About the Talk:
China and the United States have been engaged in a trade war through increasing tariffs and other measures since 2018. The trade war can be attributed to trade imbalances, the US midterm elections and rivalry for global economic dominance. The current US-China trade conflict concerns two major set of issues. The first is the lack of reciprocity in terms of tariffs, market access, and investment. The problem is that there is a second set of issues, which concern technology transfer and high-tech industrial policy, including the Made in China 2025 initiative. The US has demanded that these programs be dismantled because they unfairly disadvantage foreign firms, but China views them as critical to its plans to transform the country into a high-tech power.
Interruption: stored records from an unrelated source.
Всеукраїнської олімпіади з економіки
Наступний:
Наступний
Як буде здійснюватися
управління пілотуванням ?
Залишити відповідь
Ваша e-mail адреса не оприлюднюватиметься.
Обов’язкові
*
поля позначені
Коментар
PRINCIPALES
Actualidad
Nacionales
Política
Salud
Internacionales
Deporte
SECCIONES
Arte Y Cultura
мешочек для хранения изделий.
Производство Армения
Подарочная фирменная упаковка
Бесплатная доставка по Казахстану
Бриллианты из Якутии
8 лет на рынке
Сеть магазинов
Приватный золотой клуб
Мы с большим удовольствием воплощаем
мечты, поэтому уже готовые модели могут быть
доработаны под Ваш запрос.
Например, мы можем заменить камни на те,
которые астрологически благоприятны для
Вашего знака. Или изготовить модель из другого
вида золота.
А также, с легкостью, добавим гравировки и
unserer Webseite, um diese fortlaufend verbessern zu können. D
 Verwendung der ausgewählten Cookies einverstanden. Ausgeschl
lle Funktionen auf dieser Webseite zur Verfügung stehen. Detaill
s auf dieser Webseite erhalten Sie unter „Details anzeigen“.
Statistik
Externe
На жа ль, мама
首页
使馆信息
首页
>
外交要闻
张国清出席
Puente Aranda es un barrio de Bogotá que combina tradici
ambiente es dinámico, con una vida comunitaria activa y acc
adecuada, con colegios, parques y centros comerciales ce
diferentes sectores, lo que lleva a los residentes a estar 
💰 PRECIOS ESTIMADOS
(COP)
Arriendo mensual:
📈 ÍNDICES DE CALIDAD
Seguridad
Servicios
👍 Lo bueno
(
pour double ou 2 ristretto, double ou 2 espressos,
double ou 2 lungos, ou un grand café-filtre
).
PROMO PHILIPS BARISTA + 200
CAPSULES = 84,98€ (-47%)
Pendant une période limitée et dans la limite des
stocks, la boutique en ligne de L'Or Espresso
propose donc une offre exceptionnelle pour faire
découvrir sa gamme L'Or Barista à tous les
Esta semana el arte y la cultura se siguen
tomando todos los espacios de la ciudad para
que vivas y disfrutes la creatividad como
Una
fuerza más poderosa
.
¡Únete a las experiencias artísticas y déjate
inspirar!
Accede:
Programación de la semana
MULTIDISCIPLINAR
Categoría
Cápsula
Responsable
Definitely, the US and China are competing for supremacy in the suite of advanced technologies that will affect the means of future economic production. US efforts to curtail China's access to American technology are threatening to unravel decades of globalisation and interdependent supply chains and raising the risk of a confrontation that has been likened to a new cold war. What is Trump's next move in the trade/technology war? How the US-China trade/technology could end?
About the Speaker:
Dingding Chen is Professor and Deputy Dean of School of International Studies at Jinan University, China. He is also the founder and Dean of Intellisia Institute, a newly-established independent think tank focusing on international affairs in China. He was the Vice President of International Studies Association (2014-2018). He is currently a Non-Resident Fellow at the Global Public Policy Institute (GPPi), Germany, and the School of Advanced International Studies at John Hopkins University. His expertise covers theory of international relations, China-US relations, China’s diplomacy, international public opinions, etc. Dingding holds a PhD in Political Science from the University of Chicago. He was a Visiting Research Fellow of China and the World Program at Olin Institute for Strategic Studies, Harvard University(2006-2007), Visiting Assistant Professor at the Department of Government, Hamilton College (2007-2009), and Assistant Professor of the Department of Government and Public Administration, University of Macau (2009-2016). He is also a columnist of Diplomat. In the 2016 US presidential election, professor Chen successfully predicted Trump’s victory and was invited by the Council on Foreign Relations (CFR) to give a speech on Sino-US relations.